Solve the Rational Equation: (x³+1)/(x-1)² = x+4

Solve the following equation:

$\frac{x^3+1}{(x-1)^2}=x+4$

To solve this equation, we follow these steps:

• Step 1: Multiply both sides by $(x-1)^2$ to eliminate the fraction.
• Step 2: Expand and simplify both sides of the equation.
• Step 3: Rearrange the equation to form a polynomial equal to zero.
• Step 4: Solve the resulting polynomial using factorization or the quadratic formula.

Now, let's execute these steps:

Step 1: Multiply both sides by $(x-1)^2$:
$(x^3 + 1) = (x + 4)(x - 1)^2$

Step 2: Expand the right side:
$(x + 4)(x^2 - 2x + 1) = x(x^2 - 2x + 1) + 4(x^2 - 2x + 1)$

Calculating each part yields:
$x(x^2 - 2x + 1) = x^3 - 2x^2 + x$
$4(x^2 - 2x + 1) = 4x^2 - 8x + 4$

Add these together:
$x^3 - 2x^2 + x + 4x^2 - 8x + 4 = x^3 + 2x^2 - 7x + 4$

Step 3: Combine terms and rearrange:
$x^3 + 1 = x^3 + 2x^2 - 7x + 4$

Simplify by cancelling $x^3$ from both sides:
$1 = 2x^2 - 7x + 4$

Move 1 to the right side:
$0 = 2x^2 - 7x + 3$

Step 4: Solve the quadratic equation $2x^2 - 7x + 3 = 0$.

Using the quadratic formula, $x = \frac{-b \pm \sqrt{b^2 - 4ac}}{2a}$, where $a = 2$, $b = -7$, and $c = 3$.

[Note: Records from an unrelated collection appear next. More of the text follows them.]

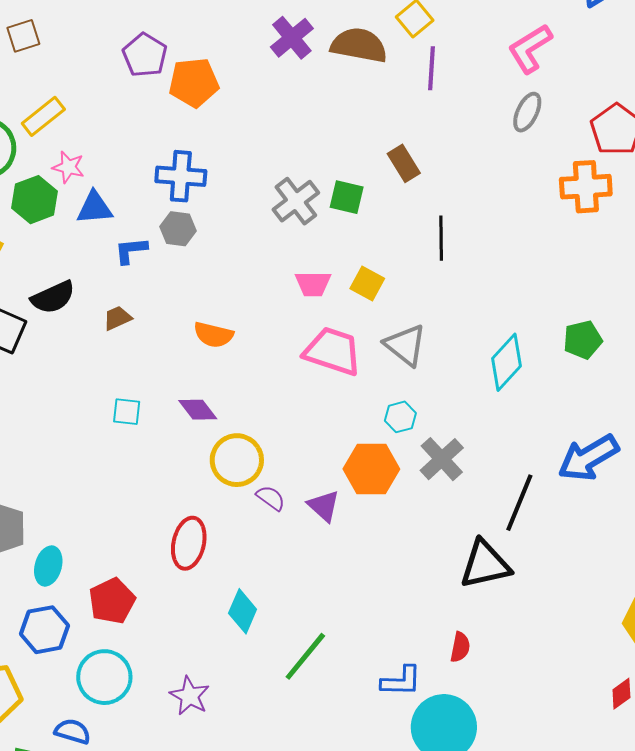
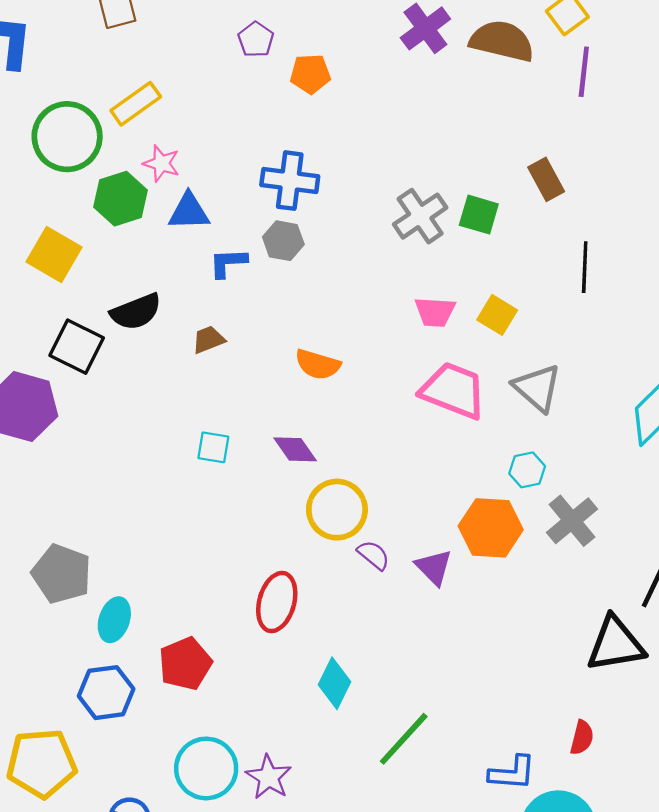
purple pentagon: (145, 55) -> (256, 40), size x0.7
orange pentagon: (194, 82) -> (310, 74), size x0.7
cyan circle: (104, 677) -> (206, 768), moved

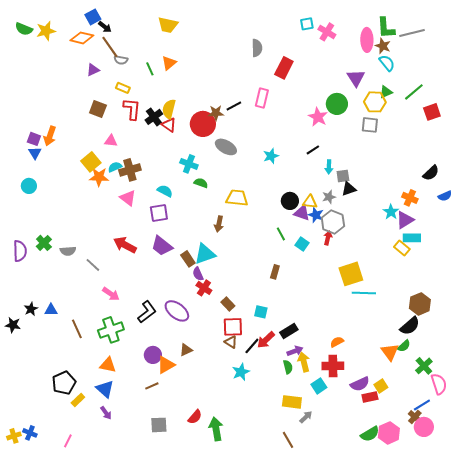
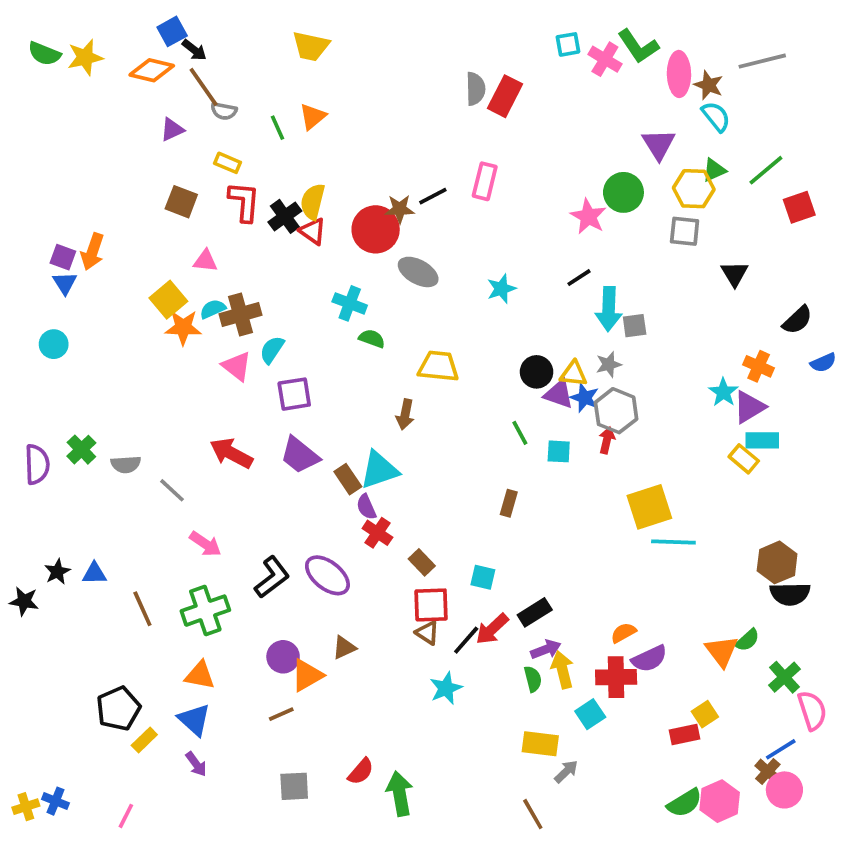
green L-shape: (386, 28) -> (638, 46), moved, turned -30
red rectangle: (284, 68) -> (505, 96), moved
cyan arrow: (329, 167) -> (609, 309), size x1.6
black triangle: (349, 189) -> (734, 274), moved, turned -42
cyan semicircle: (165, 191) -> (272, 350), moved, turned -84
cyan square: (302, 244) -> (559, 451), turned -32
black semicircle: (410, 326) -> (790, 594), moved, turned 40
purple semicircle: (360, 384) -> (649, 659), moved

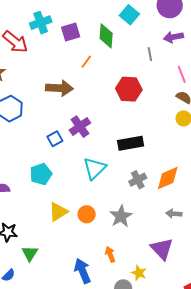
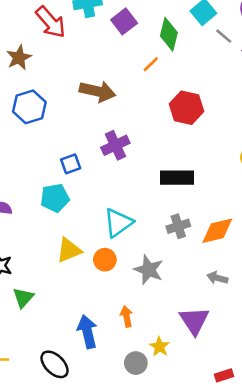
purple square: (71, 32) -> (124, 21), turned -30
gray line: (150, 54) -> (224, 36), moved, turned -48
orange line: (86, 62) -> (151, 64), moved
blue square: (55, 139) -> (71, 164), moved
cyan triangle: (95, 168) -> (118, 223), moved
gray star: (121, 216) -> (149, 270), turned -30

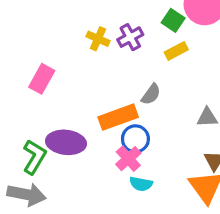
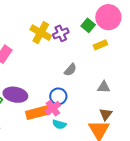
yellow cross: (98, 39) -> (41, 33), size x1.5
yellow rectangle: (176, 51) -> (100, 45), moved
orange rectangle: (118, 117) -> (38, 113), moved

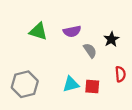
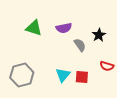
red semicircle: (120, 74) -> (107, 66), turned 112
cyan triangle: (71, 84) -> (63, 75), turned -35

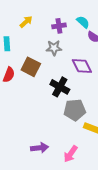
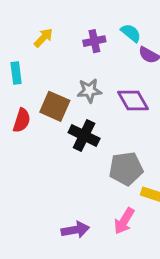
gray star: (54, 48) -> (89, 91), moved
black cross: (60, 87) -> (84, 135), moved
pink arrow: (71, 154) -> (124, 221), moved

Calculate the discriminant:
$b^2 - 4ac = (-7)^2 - 4 \cdot 2 \cdot 3 = 49 - 24 = 25$

Now plug into the quadratic formula:
$x = \frac{7 \pm \sqrt{25}}{4}$

Simplify:
$x = \frac{7 \pm 5}{4}$

Two solutions arise:
$x = \frac{12}{4} = 3$ and $x = \frac{2}{4} = \frac{1}{2}$

Since $x = 1$ would make the denominator zero, it is not a valid solution for the original equation.

Therefore, the solution to the problem is $x = 3$ or $x = \frac{1}{2}$.